**Your objective**
Given the listing that follows, report all lines in which the string "Identidad" occurs.

Start of Records to use

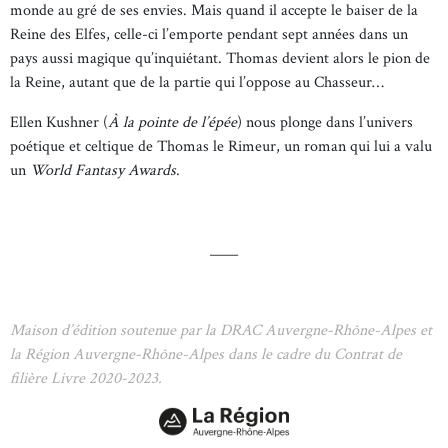
monde au gré de ses envies. Mais quand il accepte le baiser de la
Reine des Elfes, celle-ci l’emporte pendant sept années dans un
pays aussi magique qu’inquiétant. Thomas devient alors le pion de
la Reine, autant que de la partie qui l’oppose au Chasseur…
Ellen Kushner (
À la pointe de l’épée
) nous plonge dans l’univers
poétique et celtique de Thomas le Rimeur, un roman qui lui a valu
un
World Fantasy Awards
.
____
Maison d’édition soutenue par la DRAC Auvergne-Rhône-Alpes et
la Région Auvergne-Rhône-Alpes dans le cadre du Contrat de
filière Livre 2020-2023.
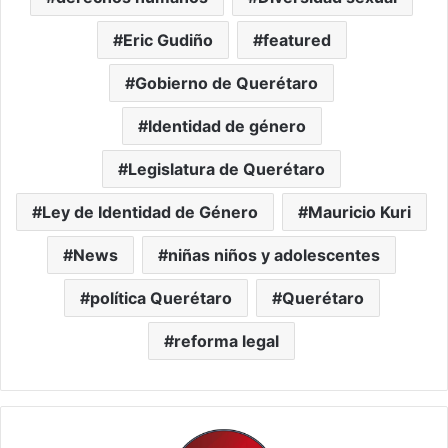
Eric Gudiño
featured
Gobierno de Querétaro
Identidad de género
Legislatura de Querétaro
Ley de Identidad de Género
Mauricio Kuri
News
niñas niños y adolescentes
política Querétaro
Querétaro
reforma legal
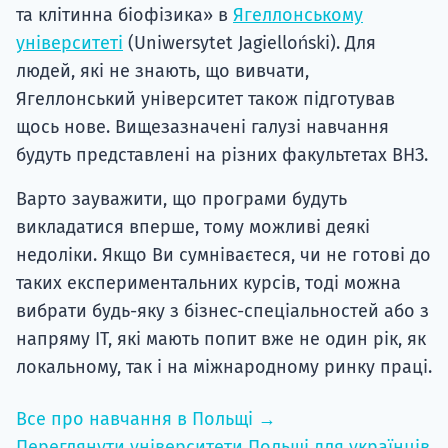
та клітинна біофізика» в
Ягеллонському
університеті
(Uniwersytet Jagielloński). Для
людей, які не знають, що вивчати,
Ягеллонський університет також підготував
щось нове. Вищезазначені галузі навчання
будуть представлені на різних факультетах ВНЗ.
Варто зауважити, що програми будуть
викладатися вперше, тому можливі деякі
недоліки. Якщо Ви сумніваєтеся, чи не готові до
таких експериментальних курсів, тоді можна
вибрати будь-яку з бізнес-спеціальностей або з
напряму ІТ, які мають попит вже не один рік, як
локальному, так і на міжнародному ринку праці.
Все про навчання в Польщі →
Переглянути університети Польщі для українців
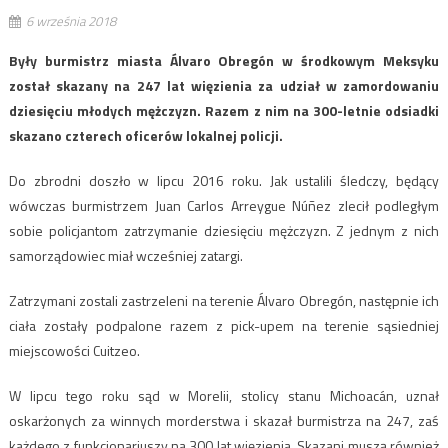
6 września 2018
Były burmistrz miasta Álvaro Obregón w środkowym Meksyku
został skazany na 247 lat więzienia za udział w zamordowaniu
dziesięciu młodych mężczyzn. Razem z nim na 300-letnie odsiadki
skazano czterech oficerów lokalnej policji.
Do zbrodni doszło w lipcu 2016 roku. Jak ustalili śledczy, będący
wówczas burmistrzem Juan Carlos Arreygue Núñez zlecił podległym
sobie policjantom zatrzymanie dziesięciu mężczyzn. Z jednym z nich
samorządowiec miał wcześniej zatargi.
Zatrzymani zostali zastrzeleni na terenie Álvaro Obregón, następnie ich
ciała zostały podpalone razem z pick-upem na terenie sąsiedniej
miejscowości Cuitzeo.
W lipcu tego roku sąd w Morelii, stolicy stanu Michoacán, uznał
oskarżonych za winnych morderstwa i skazał burmistrza na 247, zaś
każdego z funkcjonariuszy na 300 lat więzienia. Skazani muszą również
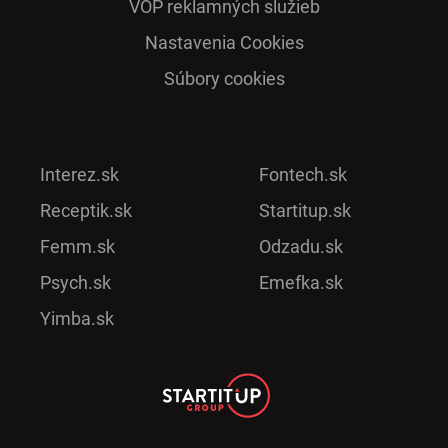
VOP reklamných služieb
Nastavenia Cookies
Súbory cookies
Interez.sk
Fontech.sk
Receptik.sk
Startitup.sk
Femm.sk
Odzadu.sk
Psych.sk
Emefka.sk
Yimba.sk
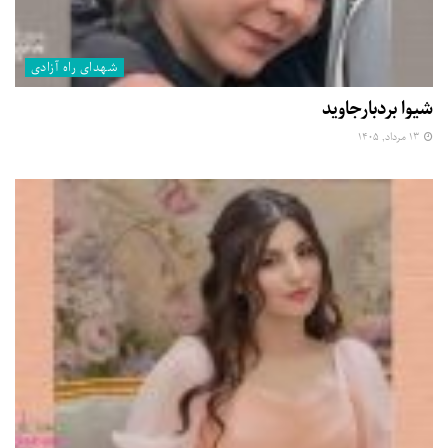
شهدای راه آزادی
شیوا بردبارجاوید
۱۳ مرداد, ۱۴۰۵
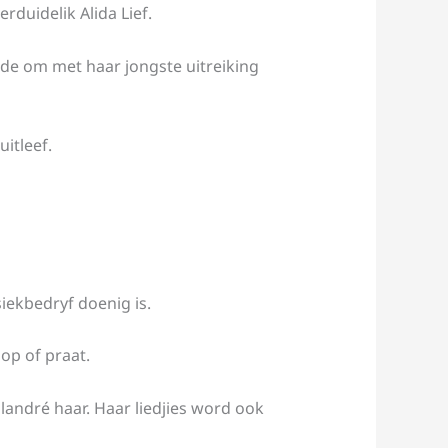
erduidelik Alida Lief.
nde om met haar jongste uitreiking
uitleef.
siekbedryf doenig is.
op of praat.
landré haar. Haar liedjies word ook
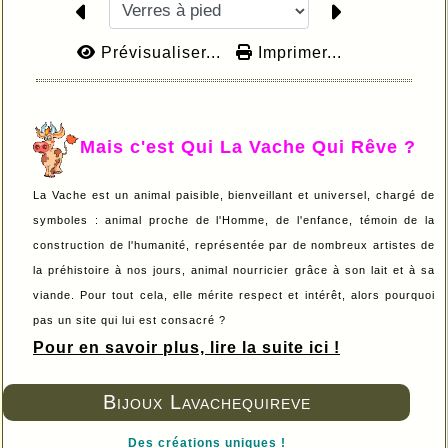
Prévisualiser...
Imprimer...
Mais c'est Qui La Vache Qui Rêve ?
La Vache est un animal paisible, bienveillant et universel, chargé de
symboles : animal proche de l'Homme, de l'enfance, témoin de la
construction de l'humanité, représentée par de nombreux artistes de
la préhistoire à nos jours, animal nourricier grâce à son lait et à sa
viande. Pour tout cela, elle mérite respect et intérêt, alors pourquoi
pas un site qui lui est consacré ?
Pour en savoir plus, lire la suite ici !
Bijoux Lavachequireve
Des créations uniques !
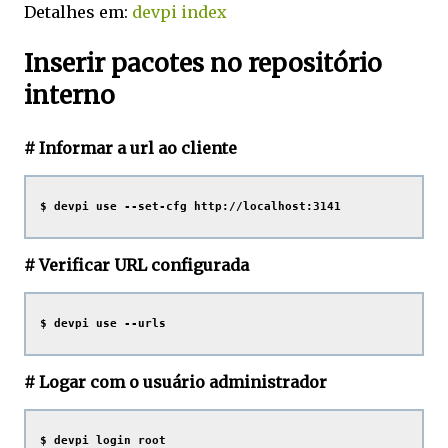
Detalhes em:
devpi index
Inserir pacotes no repositório
interno
# Informar a url ao cliente
# Verificar URL configurada
# Logar com o usuário administrador
$ devpi login root
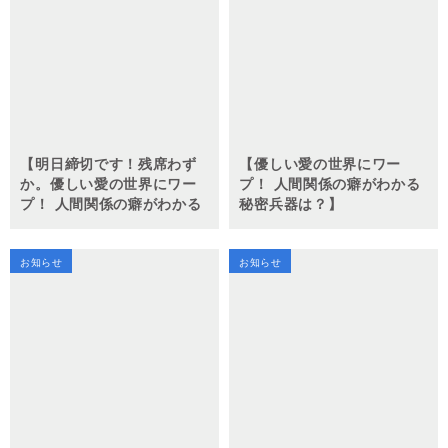
【明日締切です！残席わず
【優しい愛の世界にワー
か。優しい愛の世界にワー
プ！ 人間関係の癖がわかる
プ！ 人間関係の癖がわかる
秘密兵器は？】
秘密兵器は？】
お知らせ
お知らせ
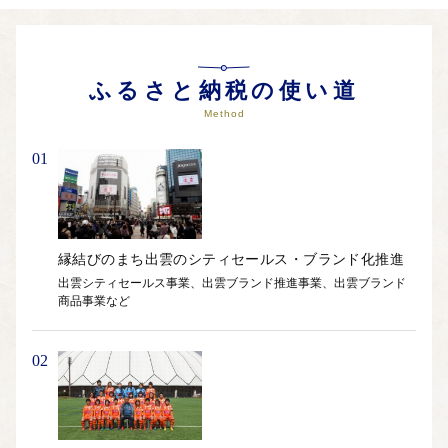
ふるさと納税の使い道
Method
01
縁結びのまち出雲のシティセールス・ブランド化推進
出雲シティセールス事業、出雲ブランド推進事業、出雲ブランド
商品事業など
02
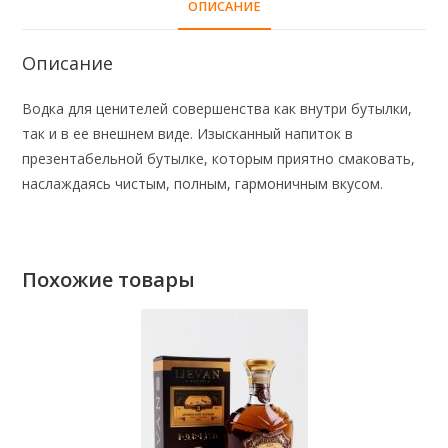
ОПИСАНИЕ
Описание
Водка для ценителей совершенства как внутри бутылки,
так и в ее внешнем виде. Изысканный напиток в
презентабельной бутылке, которым приятно смаковать,
наслаждаясь чистым, полным, гармоничным вкусом.
Похожие товары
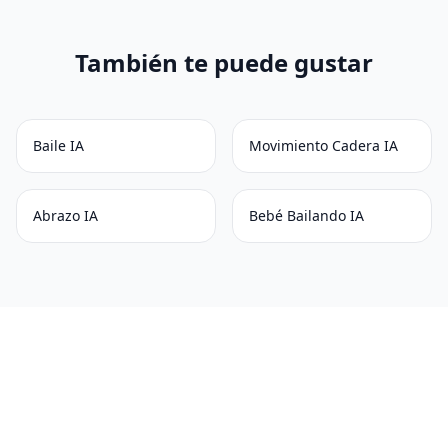
También te puede gustar
Baile IA
Movimiento Cadera IA
Abrazo IA
Bebé Bailando IA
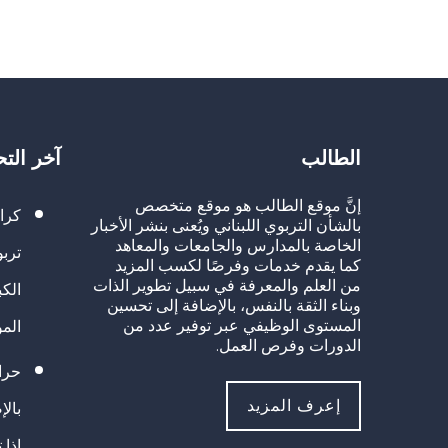
Link
الطالب
آخر الت
إنَّ موقع الطالب هو موقع متخصص
كرا
بالشأن التربوي اللبناني ويُعنى بنشر الأخبار
الخاصة بالمدارس والجامعات والمعاهد
تربو
كما يقدم خدمات وفرصًا لكسب المزيد
من العلم والمعرفة في سبيل تطوير الذات
الك
وبناء الثقة بالنفس، بالإضافة إلى تحسين
المستوى الوظيفي عبر توفير عدد من
الم
الدورات وفرص العمل.
حراك
إعرف المزيد
بالإ
إذا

End of Records to use

**Result**
Identidad de género
Ley de Identidad de Género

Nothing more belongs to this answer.